How to Replace Aluminum Window Frames

Lead Image
  • 8-40 hours
  • Advanced
  • 800-20,000
What You'll Need
Replacement windows
Window jams
Hammer and nails
Liquid level
Crow bar

You will get a more cost-efficient home from switching out your aluminum window frames for newer vinyl ones that will offer more UV protection as well as insulation. In most cases, you can get windows the appropriate size to replace the old ones without a problem. It is wise to take all corner measurements before buying new replacement windows to ensure that they will fit into place with limited alterations made. When shopping for new windows, know that triple pane windows provide better insulation than double-pane or single-pane units. Be sure you are buying the best ones for your needs and that they have a warranty in place that covers you in the case of breaks and smashes during installation.

Step 1 - Remove the Old Window

The first step is to remove the old aluminum window frames and set them aside. generally, the framing for these is very leaky when it comes to air pressure, as they are simply screwed into the window face. They are held in with screws that go through the window jam and into the framing of your home or workshop. Remove the windows to prevent them from falling out while disassembling them, and set them aside. They should have sliding pins that you simply push to the sides to unlock the windows from the frame. If you tip the window out toward you and then turn it on an axis of 45 degrees, they should just pop out.

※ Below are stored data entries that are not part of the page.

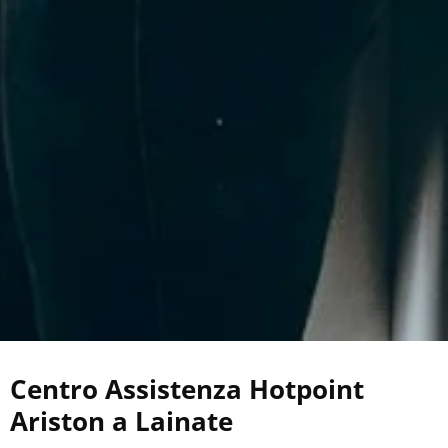
Centro Assistenza Hotpoint
Ariston a Lainate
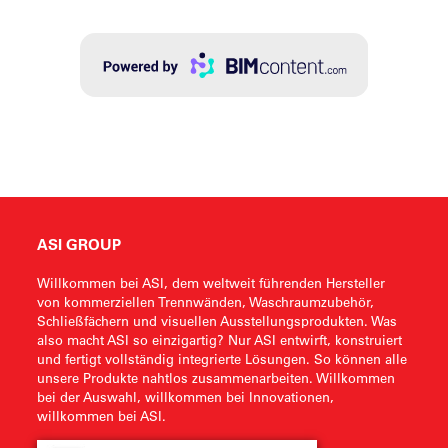
ASI GROUP
Willkommen bei ASI, dem weltweit führenden Hersteller
von kommerziellen Trennwänden, Waschraumzubehör,
Schließfächern und visuellen Ausstellungsprodukten. Was
also macht ASI so einzigartig? Nur ASI entwirft, konstruiert
und fertigt vollständig integrierte Lösungen. So können alle
unsere Produkte nahtlos zusammenarbeiten. Willkommen
bei der Auswahl, willkommen bei Innovationen,
willkommen bei ASI.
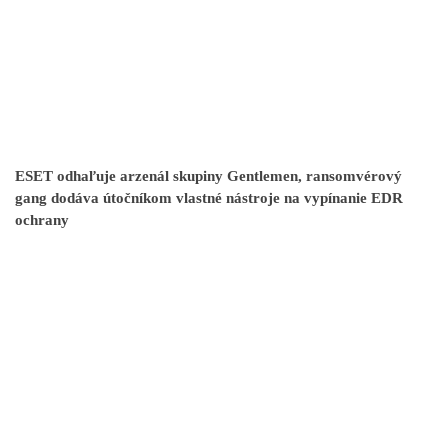
ESET odhaľuje arzenál skupiny Gentlemen, ransomvérový
gang dodáva útočníkom vlastné nástroje na vypínanie EDR
ochrany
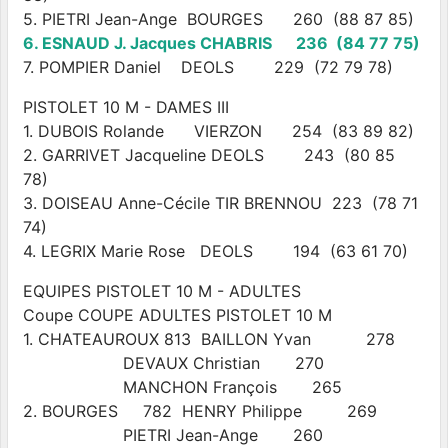
5. PIETRI Jean-Ange BOURGES 260 (88 87 85)
6. ESNAUD J. Jacques CHABRIS 236 (84 77 75)
7. POMPIER Daniel DEOLS 229 (72 79 78)
PISTOLET 10 M - DAMES III
1. DUBOIS Rolande VIERZON 254 (83 89 82)
2. GARRIVET Jacqueline DEOLS 243 (80 85
78)
3. DOISEAU Anne-Cécile TIR BRENNOU 223 (78 71
74)
4. LEGRIX Marie Rose DEOLS 194 (63 61 70)
EQUIPES PISTOLET 10 M - ADULTES
Coupe COUPE ADULTES PISTOLET 10 M
1. CHATEAUROUX 813 BAILLON Yvan 278
DEVAUX Christian 270
MANCHON François 265
2. BOURGES 782 HENRY Philippe 269
PIETRI Jean-Ange 260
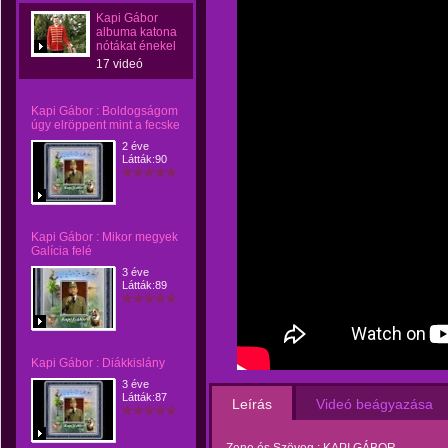
Kapi Gábor
albuma katona
nótákat énekel
17 videó
Kapi Gábor : Boldogságom
úgy elröppent mint a fecske
2 éve
Látták:90
Kapi Gábor : Mikor megyek
Galícia felé
3 éve
Látták:89
Kapi Gábor : Diákkislány
3 éve
Látták:87
Leírás
Videó beágyazása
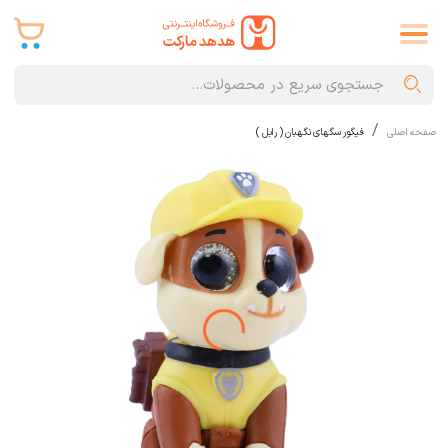
صفحه اصلی
فیگور سگهای نگهبان ( رابل )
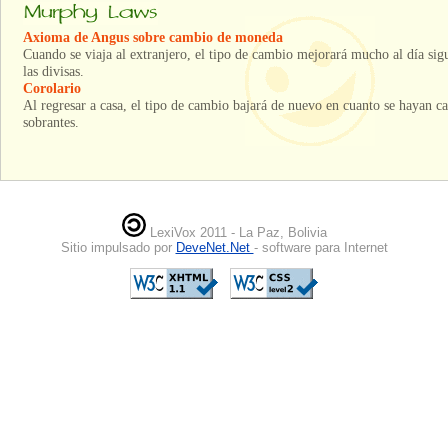
Axioma de Angus sobre cambio de moneda
Cuando se viaja al extranjero, el tipo de cambio mejorará mucho al día si
las divisas.
Corolario
Al regresar a casa, el tipo de cambio bajará de nuevo en cuanto se hayan ca
sobrantes.
LexiVox 2011 - La Paz, Bolivia
Sitio impulsado por
DeveNet.Net
- software para Internet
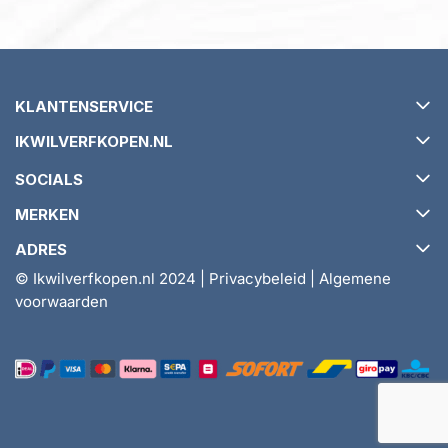
KLANTENSERVICE
IKWILVERFKOPEN.NL
Verzending en levertijd
SOCIALS
Retourneren en ruilen
Over ikwilverfkopen.nl
MERKEN
Garantie en klachtenbeleid
Algemene voorwaarden
ADRES
Veelgestelde vragen (FAQ)
Tips & Tricks
Relius
© Ikwilverfkopen.nl 2024 |
Privacybeleid
|
Algemene
Account
Ikwilverfkopen.nl
Graphenstone
voorwaarden
Contact
Dwarsweg 4
Ekotex
1394 AZ Nederhorst den Berg
Anza
(let op: geen bezoek- of retouradres)
Renovlies Plus
info@ikwilverfkopen.nl
OLFA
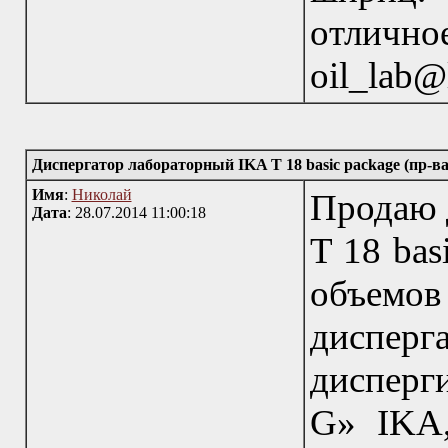
отличн
oil_lab@
Диспергатор лабораторный IKA T 18 basic package (пр-в
Имя
:
Николай
Продаю 
Дата
: 28.07.2014 11:00:18
T 18 bas
объемов 
диспер
диспер
G» IKA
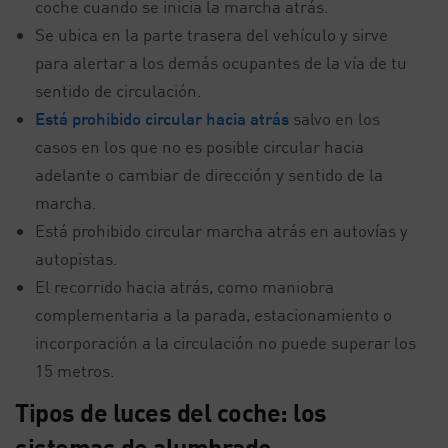
coche cuando se inicia la marcha atrás.
Se ubica en la parte trasera del vehículo y sirve
para alertar a los demás ocupantes de la vía de tu
sentido de circulación.
Está prohibido circular hacia atrás
salvo en los
casos en los que no es posible circular hacia
adelante o cambiar de dirección y sentido de la
marcha.
Está prohibido circular marcha atrás en autovías y
autopistas.
El recorrido hacia atrás, como maniobra
complementaria a la parada, estacionamiento o
incorporación a la circulación no puede superar los
15 metros.
Tipos de luces del coche: los
sistemas de alumbrado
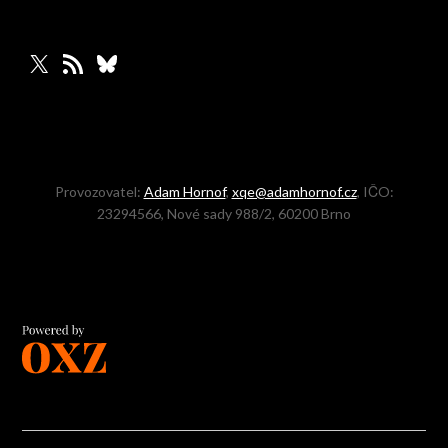
X
RSS zdroj
Bluesky
Provozovatel:
Adam Hornof
,
xqe@adamhornof.cz
, IČO:
23294566, Nové sady 988/2, 60200 Brno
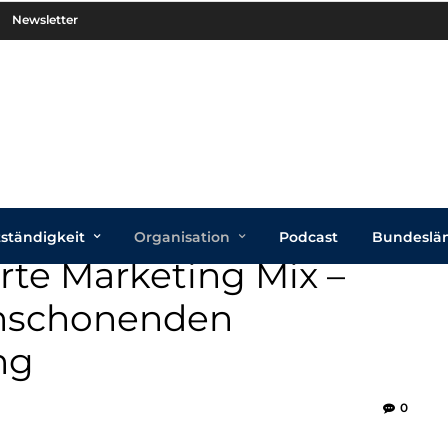
Newsletter
tständigkeit
Organisation
Podcast
Bundeslä
erte Marketing Mix –
enschonenden
ng
0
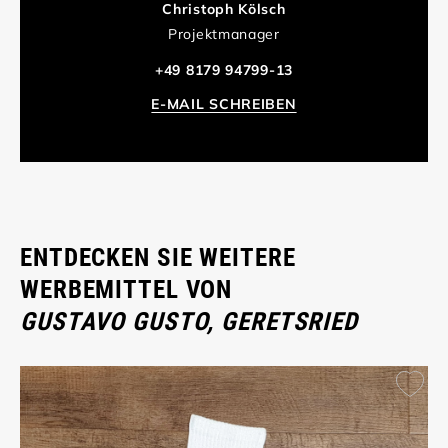
Christoph Kölsch
Projektmanager
+49 8179 94799-13
E-MAIL SCHREIBEN
ENTDECKEN SIE WEITERE
WERBEMITTEL VON
GUSTAVO GUSTO, GERETSRIED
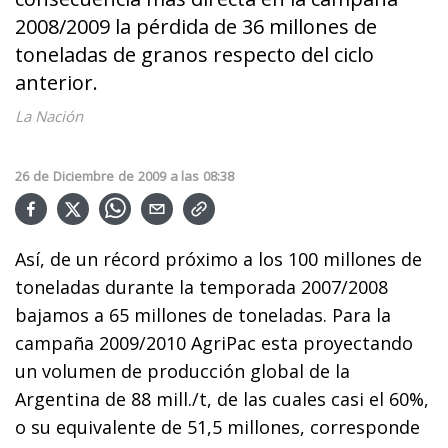
2008/2009 la pérdida de 36 millones de
toneladas de granos respecto del ciclo
anterior.
La Nación
26
de
Diciembre
de
2009
a las
08:38
Así, de un récord próximo a los 100 millones de
toneladas durante la temporada 2007/2008
bajamos a 65 millones de toneladas. Para la
campaña 2009/2010 AgriPac esta proyectando
un volumen de producción global de la
Argentina de 88 mill./t, de las cuales casi el 60%,
o su equivalente de 51,5 millones, corresponde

Next, you will unscrew the metal jam from the opening where your aluminum window frames come together. The screws should be located along the top and bottom of the unit. Simply remove these, and the jam should simply pop out without too much effort. Once the old metal frame is cleared out, you should be looking at the 2 x 4-inch stud walls across all sides of your opening.

Inserting the New Framing

Once your aluminum window frames are removed and out of the way, you will want to install your new sill. Check your measurements before moving forward to avoid having to reverse your work. If your window is wider or longer than the opening you are working with, you may want to extend the opening outward so that it will fit. To do this, you can use the crowbar to pop out the old studs and then extend them as needed, remember you are going to want 1 to 2 inches around all the edges of the window jam to allow for adjustments going forward.

Installing the Windows

Now you should have a vinyl casing in a place where your aluminum window frames used to be. You will want to use the shims and your level to make sure they are level and in place properly before mounting them to the frame. This is to ensure that your windows will open and close and have a tight seal when they are closed. Once you have everything level, simply attach the window frame trimming, which will hide the working parts of the window from view.